[Buildbot-devel] Multi-master setup (or not)
Dustin J. Mitchell
dustin at v.igoro.us
Sun Nov 30 16:02:45 UTC 2014
ZooKeeper is primarily sychronizing *data*, not configuration, so it's
a little different. I see a few tricky things with that idea.
First, if the leader can change without warning, where does a user go
to modify the configuration?
Second, what form does the configuration take? Ansible has an
interesting model of shipping python code (as text) to remote nodes
and writing it to a temporary file, but that requires that each module
be in a single file. A Buildbot configuration might span multiple
files, and call on additional modules. Perhaps we could implement
some mechanism for synchronizing an entire directory, and then do so
for an entire virtualenv? That assumes compatible Python versions on
all masters, but that's not too bad. Alternately, we could require
that the configuration be checked into git, and specify only a git URL
for a masters' configuration. Then a master can check in and push
that configuration when it changes, and non-masters can simply 'git
pull'. Or, we could abandon the use of Python as a configuration
language altogether.
All in all, these are *major* changes to Buildbot. If the project
were otherwise stable, this might be an interesting experiment, but
nine is already changing everything else. I'm not at all convinced
that such changes are justified by the problem. From my perspective,
we have a cosmetic issue (displaying inactive builders) and some bugs
in he housekeeping code. It seems like the best fix is to address the
cosmetic issue in the UI (so, don't display inactive objects) and fix
the housekeeping bugs.
Dustin
On Wed, Nov 26, 2014 at 6:28 AM, Benoît Allard
<benoit.allard at greenbone.net> wrote:
> -----BEGIN PGP SIGNED MESSAGE-----
> Hash: SHA1
>
> On 11/26/2014 10:37 AM, Edward Armes wrote:
>> Hi all,
>>
>> I see Buildbot's exact problem in this case being semi-unique. As
>> most systems follow a pattern of behavior of that there is a
>> central master which can be written to and duplicate masters that
>> then act as readers (i.e. the traditional distributed DB approach).

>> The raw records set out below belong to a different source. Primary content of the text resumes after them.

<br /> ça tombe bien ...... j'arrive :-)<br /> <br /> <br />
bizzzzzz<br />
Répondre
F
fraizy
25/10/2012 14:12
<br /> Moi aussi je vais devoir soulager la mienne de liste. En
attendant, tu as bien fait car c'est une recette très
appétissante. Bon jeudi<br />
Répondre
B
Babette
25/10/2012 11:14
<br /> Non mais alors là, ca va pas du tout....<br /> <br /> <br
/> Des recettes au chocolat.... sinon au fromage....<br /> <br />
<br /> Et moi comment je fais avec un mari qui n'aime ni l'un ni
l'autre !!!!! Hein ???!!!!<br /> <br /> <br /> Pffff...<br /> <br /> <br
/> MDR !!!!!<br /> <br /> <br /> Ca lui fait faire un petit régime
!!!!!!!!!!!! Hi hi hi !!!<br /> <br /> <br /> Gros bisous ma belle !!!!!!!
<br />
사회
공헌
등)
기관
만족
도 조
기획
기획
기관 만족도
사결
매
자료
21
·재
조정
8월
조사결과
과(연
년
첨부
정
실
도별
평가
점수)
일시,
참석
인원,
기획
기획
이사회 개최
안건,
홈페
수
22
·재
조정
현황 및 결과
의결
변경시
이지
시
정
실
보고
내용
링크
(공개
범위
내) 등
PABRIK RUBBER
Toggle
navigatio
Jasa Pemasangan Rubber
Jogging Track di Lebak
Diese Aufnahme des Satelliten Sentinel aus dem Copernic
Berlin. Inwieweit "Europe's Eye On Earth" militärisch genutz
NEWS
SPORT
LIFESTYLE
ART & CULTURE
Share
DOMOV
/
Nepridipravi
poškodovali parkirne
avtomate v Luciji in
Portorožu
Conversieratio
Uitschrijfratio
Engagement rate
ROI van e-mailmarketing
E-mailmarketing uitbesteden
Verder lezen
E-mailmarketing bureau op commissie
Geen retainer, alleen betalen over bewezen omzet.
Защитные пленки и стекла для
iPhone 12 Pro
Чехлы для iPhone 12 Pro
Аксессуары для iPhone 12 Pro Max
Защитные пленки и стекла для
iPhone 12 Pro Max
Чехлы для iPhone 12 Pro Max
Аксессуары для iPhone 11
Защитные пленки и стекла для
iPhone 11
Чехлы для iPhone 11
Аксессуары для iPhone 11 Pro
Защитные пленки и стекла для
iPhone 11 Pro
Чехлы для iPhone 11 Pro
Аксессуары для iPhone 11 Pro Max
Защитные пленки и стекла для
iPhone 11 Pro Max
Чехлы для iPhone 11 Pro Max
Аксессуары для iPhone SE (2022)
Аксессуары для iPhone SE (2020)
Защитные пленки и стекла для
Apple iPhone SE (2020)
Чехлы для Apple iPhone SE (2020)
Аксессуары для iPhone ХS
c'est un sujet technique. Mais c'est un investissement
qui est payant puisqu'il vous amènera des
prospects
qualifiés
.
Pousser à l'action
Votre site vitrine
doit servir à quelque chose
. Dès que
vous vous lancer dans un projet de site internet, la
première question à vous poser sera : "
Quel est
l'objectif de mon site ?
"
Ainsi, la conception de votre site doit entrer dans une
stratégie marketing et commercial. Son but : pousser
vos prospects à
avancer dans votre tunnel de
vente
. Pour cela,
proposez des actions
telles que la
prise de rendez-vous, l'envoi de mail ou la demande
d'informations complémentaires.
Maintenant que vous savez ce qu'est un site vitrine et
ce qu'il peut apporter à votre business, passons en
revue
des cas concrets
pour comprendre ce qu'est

>> Git seems to take the approach that every copy is a master and the
>> true master is only by user convention. However, I get the feeling
>> that neither of these approaches would work for Buildbot? I would
>> suggest is that have you looked into how Zookeeper approaches this
>> problem, as I imagine they may of had to have solved similar
>> problems?
>>
>
> Thanks for the hint ! Let's look together at Zookeeper 's Overview's
> page [0].
>
> Zookeeper has an elected server that acts as a leader, and doesn't
> accept direct connections from clients ( ? not sure about that one ?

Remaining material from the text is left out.